▶ EXERCISE DESCRIPTION
Your answer should be every line with the word "sensibles", copied from the data below.

▶ DATA IN THIS EXERCISE
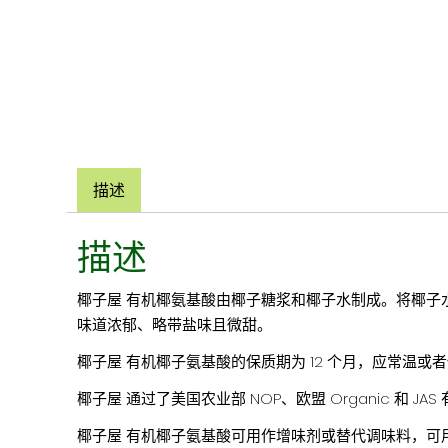
描述
描述
椰子屋 有机椰氨基酸由椰子糖浆和椰子水制成。将椰
味道浓郁、略带盐味且微甜。
椰子屋 有机椰子氨基酸的保质期为 12 个月，应常温
椰子屋 通过了美国农业部 NOP、欧盟 Organic 和 J
椰子屋 有机椰子氨基酸可用作增味剂或替代调味料，可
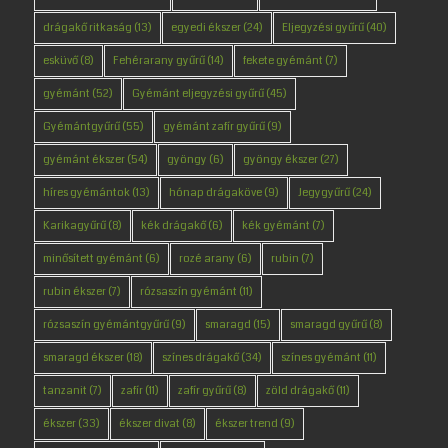
drágakő ritkaság
(13)
egyedi ékszer
(24)
Eljegyzési gyűrű
(40)
esküvő
(8)
Fehérarany gyűrű
(14)
fekete gyémánt
(7)
gyémánt
(52)
Gyémánt eljegyzési gyűrű
(45)
Gyémántgyűrű
(55)
gyémánt zafír gyűrű
(9)
gyémánt ékszer
(54)
gyöngy
(6)
gyöngy ékszer
(27)
híres gyémántok
(13)
hónap drágaköve
(9)
Jegygyűrű
(24)
Karikagyűrű
(8)
kék drágakő
(6)
kék gyémánt
(7)
minősített gyémánt
(6)
rozé arany
(6)
rubin
(7)
rubin ékszer
(7)
rózsaszín gyémánt
(11)
rózsaszín gyémántgyűrű
(9)
smaragd
(15)
smaragd gyűrű
(8)
smaragd ékszer
(18)
színes drágakő
(34)
színes gyémánt
(11)
tanzanit
(7)
zafír
(11)
zafír gyűrű
(8)
zöld drágakő
(11)
ékszer
(33)
ékszer divat
(8)
ékszer trend
(9)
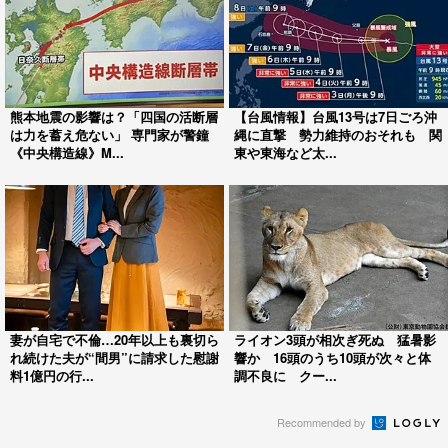
熊本地震の影響は？「四国の活断層
【台風情報】台風13号は7日ごろ沖
は力を蓄え危ない」 専門家が警鐘
縄に直撃 勢力維持のおそれも 関
《中央構造線》M...
東や東海など太...
妻が自宅で不倫…20年以上も裏切ら
ライオン3頭が相次ぎ死ぬ 猛暑影
れ続けた夫が“間男”に請求した慰謝
響か 16頭のうち10頭が次々と体
料1億円の行...
調不良に クー...
Recommended by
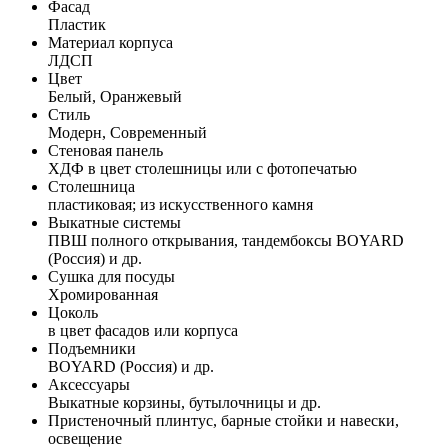
Фасад
Пластик
Материал корпуса
ЛДСП
Цвет
Белый, Оранжевый
Стиль
Модерн, Современный
Стеновая панель
ХДФ в цвет столешницы или с фотопечатью
Столешница
пластиковая; из искусственного камня
Выкатные системы
ПВШ полного открывания, тандембоксы BOYARD
(Россия) и др.
Сушка для посуды
Хромированная
Цоколь
в цвет фасадов или корпуса
Подъемники
BOYARD (Россия) и др.
Аксессуары
Выкатные корзины, бутылочницы и др.
Пристеночный плинтус, барные стойки и навески,
освещение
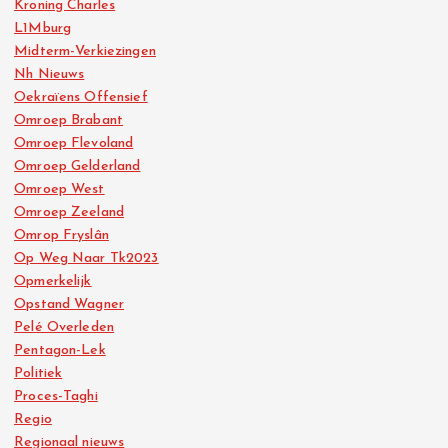
Kroning Charles
L1Mburg
Midterm-Verkiezingen
Nh Nieuws
Oekraïens Offensief
Omroep Brabant
Omroep Flevoland
Omroep Gelderland
Omroep West
Omroep Zeeland
Omrop Fryslân
Op Weg Naar Tk2023
Opmerkelijk
Opstand Wagner
Pelé Overleden
Pentagon-Lek
Politiek
Proces-Taghi
Regio
Regionaal nieuws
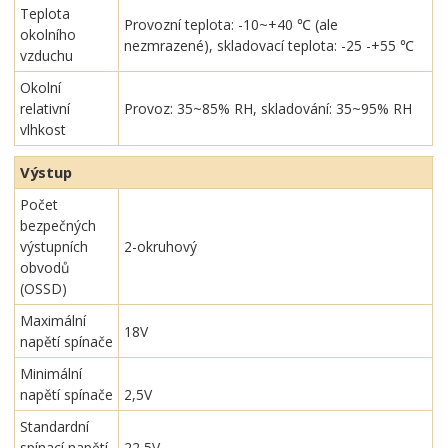
Teplota
Provozní teplota: -10~+40 ℃ (ale
okolního
nezmrazené), skladovací teplota: -25 -+55 ℃
vzduchu
Okolní
relativní
Provoz: 35~85% RH, skladování: 35~95% RH
vlhkost
Výstup
Počet
bezpečných
výstupních
2-okruhový
obvodů
(OSSD)
Maximální
18V
napětí spínače
Minimální
napětí spínače
2,5V
Standardní
spínací napětí
22,5V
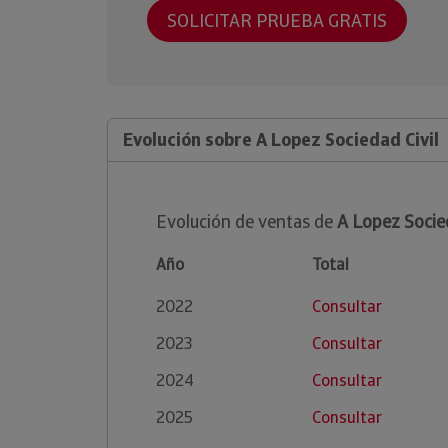
SOLICITAR PRUEBA GRATIS
Evolución sobre A Lopez Sociedad Civil
Evolución de ventas de
A Lopez Socied
Año
Total
2022
Consultar
2023
Consultar
2024
Consultar
2025
Consultar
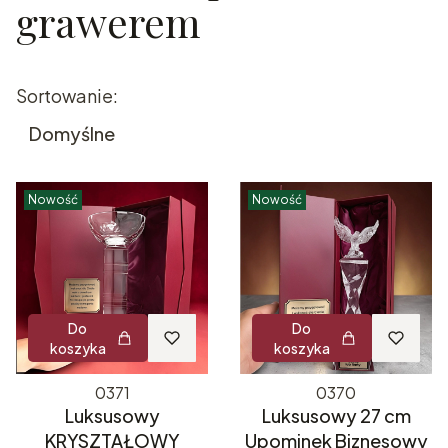
grawerem
Lista produktów
Sortowanie:
Domyślne
Nowość
Nowość
Do
Do
koszyka
koszyka
0371
0370
Luksusowy
Luksusowy 27 cm
KRYSZTAŁOWY
Upominek Biznesowy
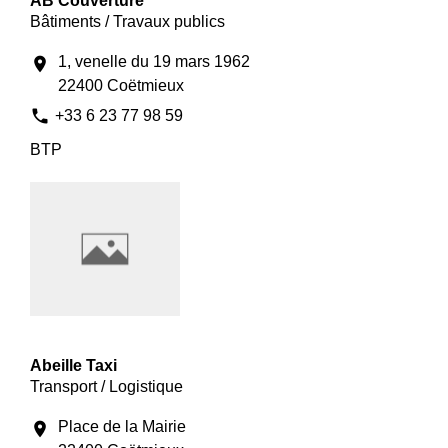
AB Couverture
Bâtiments / Travaux publics
1, venelle du 19 mars 1962
location_on
22400 Coëtmieux
phone
+33 6 23 77 98 59
BTP
Abeille Taxi
Transport / Logistique
Place de la Mairie
location_on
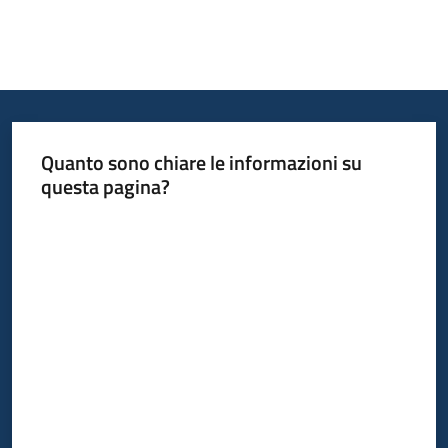
Quanto sono chiare le informazioni su
questa pagina?
Valuta da 1 a 5 stelle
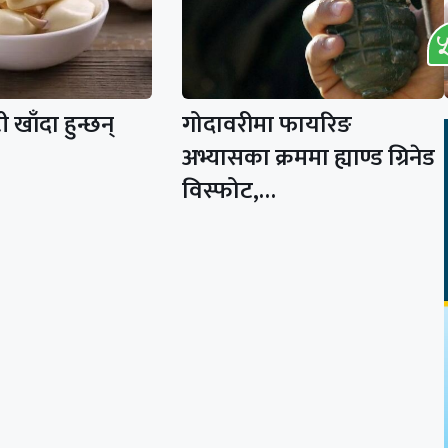
खाँदा हुन्छन्
गोदावरीमा फायरिङ
अभ्यासका क्रममा ह्याण्ड ग्रिनेड
विस्फोट,…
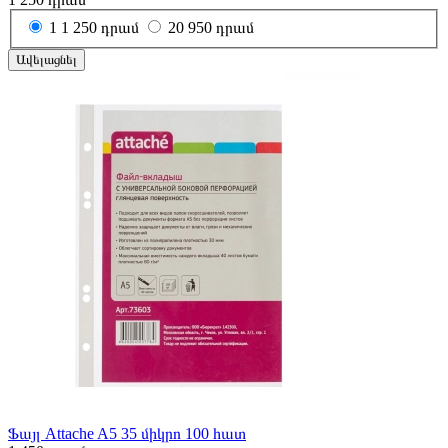
1
1 250 դրամ
20
950 դրամ
Ավելացնել
Ֆայլ Attache A5 35 միկրո 100 հատ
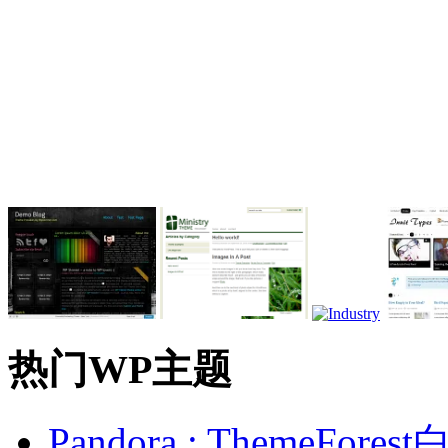
热门WP主题
Pandora : ThemeFo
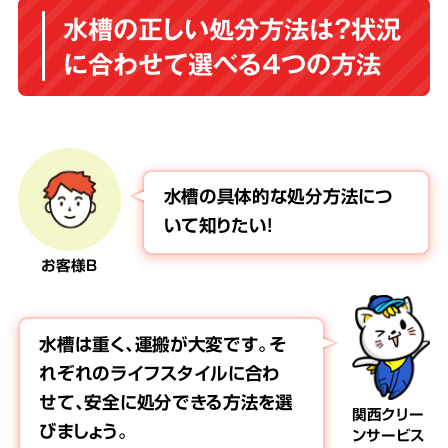
水槽の正しい処分方法は？状況
に合わせて選べる4つの方法
水槽の具体的な処分方法につ
いて知りたい！
お客様B
水槽は重く、運搬が大変です。そ
れぞれのライフスタイルに合わ
せて、安全に処分できる方法を選
関西クリー
びましょう。
ンサービス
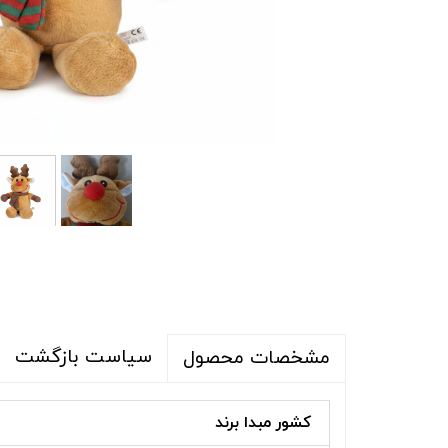
شلوار و شلوارک
اکسسوری
اکسسوری
کیف
لباس گرم
کفش زنانه
سیاست بازگشت
مشخصات محصول
کشور مبدا برند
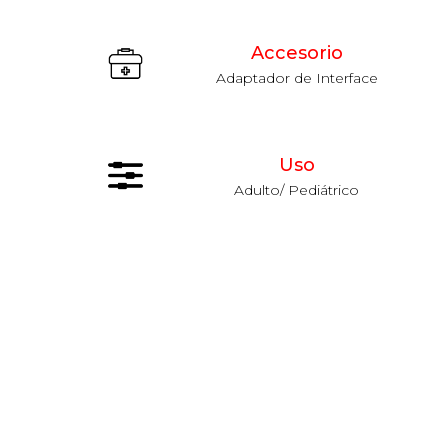
Accesorio
Adaptador de Interface
Uso
Adulto/ Pediátrico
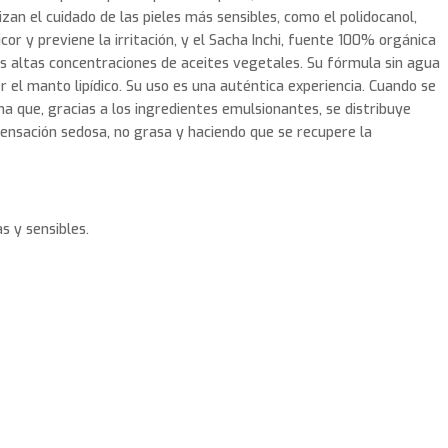
zan el cuidado de las pieles más sensibles, como el polidocanol,
cor y previene la irritación, y el Sacha Inchi, fuente 100% orgánica
 altas concentraciones de aceites vegetales. Su fórmula sin agua
r el manto lipídico. Su uso es una auténtica experiencia. Cuando se
a que, gracias a los ingredientes emulsionantes, se distribuye
ensación sedosa, no grasa y haciendo que se recupere la
s y sensibles.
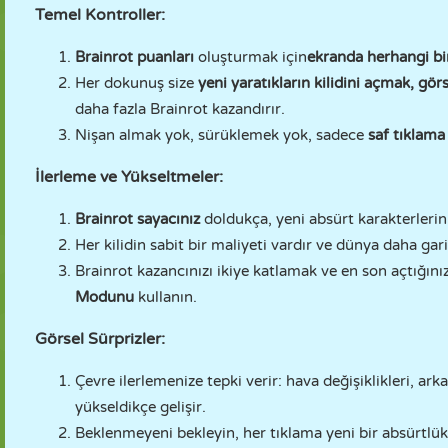
Temel Kontroller:
Brainrot puanları
oluşturmak için
ekranda herhangi bi
Her dokunuş size
yeni yaratıkların kilidini açmak, gör
daha fazla Brainrot kazandırır.
Nişan almak yok, sürüklemek yok, sadece
saf tıklama ç
İlerleme ve Yükseltmeler:
Brainrot sayacınız
doldukça, yeni absürt karakterlerin 
Her kilidin sabit bir maliyeti vardır ve dünya daha gar
Brainrot kazancınızı ikiye katlamak ve en son açtığınız
Modunu
kullanın.
Görsel Sürprizler:
Çevre ilerlemenize tepki verir: hava değişiklikleri, a
yükseldikçe gelişir.
Beklenmeyeni bekleyin, her tıklama yeni bir absürtlük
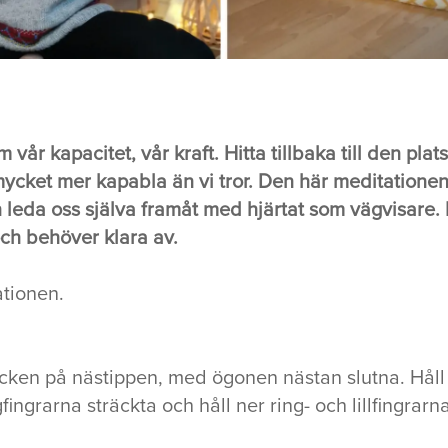
r kapacitet, vår kraft. Hitta tillbaka till den plats i
 mycket mer kapabla än vi tror. Den här meditationen
 leda oss själva framåt med hjärtat som vägvisare. 
och behöver klara av.
ationen.
 Blicken på nästippen, med ögonen nästan slutna. Hål
ingrarna sträckta och håll ner ring- och lillfingra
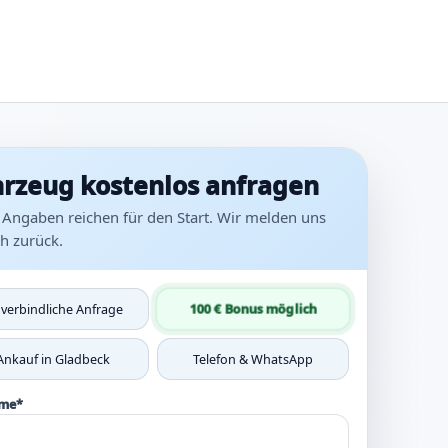
rzeug kostenlos anfragen
 Angaben reichen für den Start. Wir melden uns
ah zurück.
100 € Bonus möglich
verbindliche Anfrage
Ankauf in Gladbeck
Telefon & WhatsApp
ame*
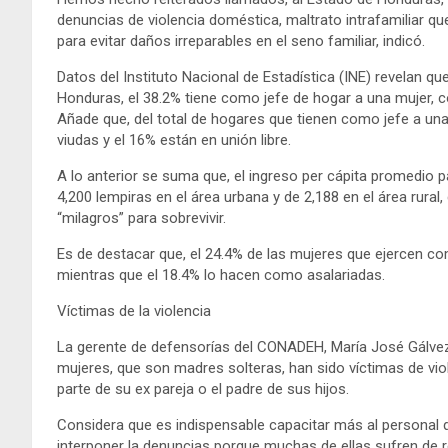
denuncias de violencia doméstica, maltrato intrafamiliar que
para evitar daños irreparables en el seno familiar, indicó.
Datos del Instituto Nacional de Estadística (INE) revelan qu
Honduras, el 38.2% tiene como jefe de hogar a una mujer, 
Añade que, del total de hogares que tienen como jefe a una 
viudas y el 16% están en unión libre.
A lo anterior se suma que, el ingreso per cápita promedio 
4,200 lempiras en el área urbana y de 2,188 en el área rural
“milagros” para sobrevivir.
Es de destacar que, el 24.4% de las mujeres que ejercen co
mientras que el 18.4% lo hacen como asalariadas.
Víctimas de la violencia
La gerente de defensorías del CONADEH, María José Gálvez 
mujeres, que son madres solteras, han sido víctimas de viole
parte de su ex pareja o el padre de sus hijos.
Considera que es indispensable capacitar más al personal q
interponer la denuncias porque muchas de ellas sufren de r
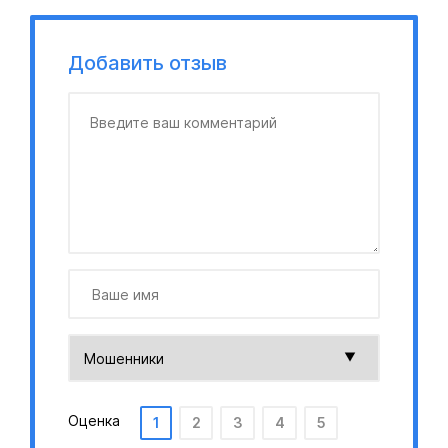
Добавить отзыв
Оценка
1
2
3
4
5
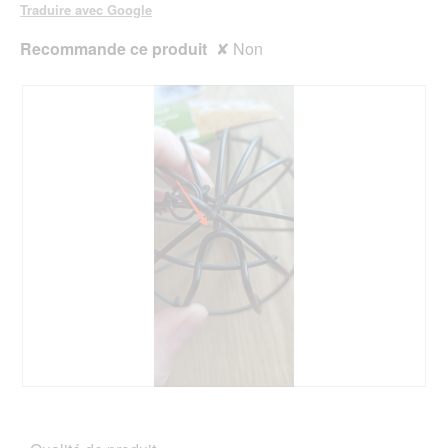
Traduire avec Google
Recommande ce produit
✘
Non
F
P
e
h
h
o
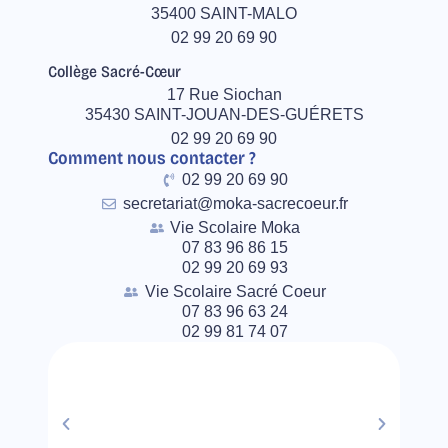
35400 SAINT-MALO
02 99 20 69 90
Collège Sacré-Cœur
17 Rue Siochan
35430 SAINT-JOUAN-DES-GUÉRETS
02 99 20 69 90
Comment nous contacter ?
02 99 20 69 90
secretariat@moka-sacrecoeur.fr
Vie Scolaire Moka
07 83 96 86 15
02 99 20 69 93
Vie Scolaire Sacré Coeur
07 83 96 63 24
02 99 81 74 07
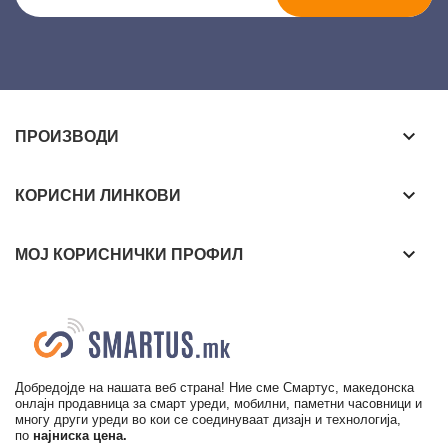
keyboard_arrow_down
ПРОИЗВОДИ
keyboard_arrow_down
КОРИСНИ ЛИНКОВИ
keyboard_arrow_down
МОЈ КОРИСНИЧКИ ПРОФИЛ
Добредојде на нашата веб страна! Ние сме Смартус, македонска
онлајн продавница за смарт уреди, мобилни, паметни часовници и
многу други уреди во кои се соединуваат дизајн и технологија,
по
најниска цена.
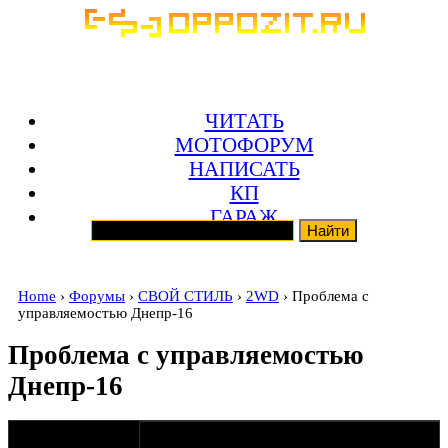
ЧИТАТЬ
МОТОФОРУМ
НАПИСАТЬ
КП
ГАРАЖ
Home
›
Форумы
›
СВОЙ СТИЛЬ
›
2WD
› Проблема с
управляемостью Днепр-16
Проблема с управляемостью
Днепр-16
оппозитчик
28-06-15 11:25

▶ RESULT OF THIS EXERCISE
zan el cuidado de las pieles más sensibles, como el polidocanol,
s y sensibles.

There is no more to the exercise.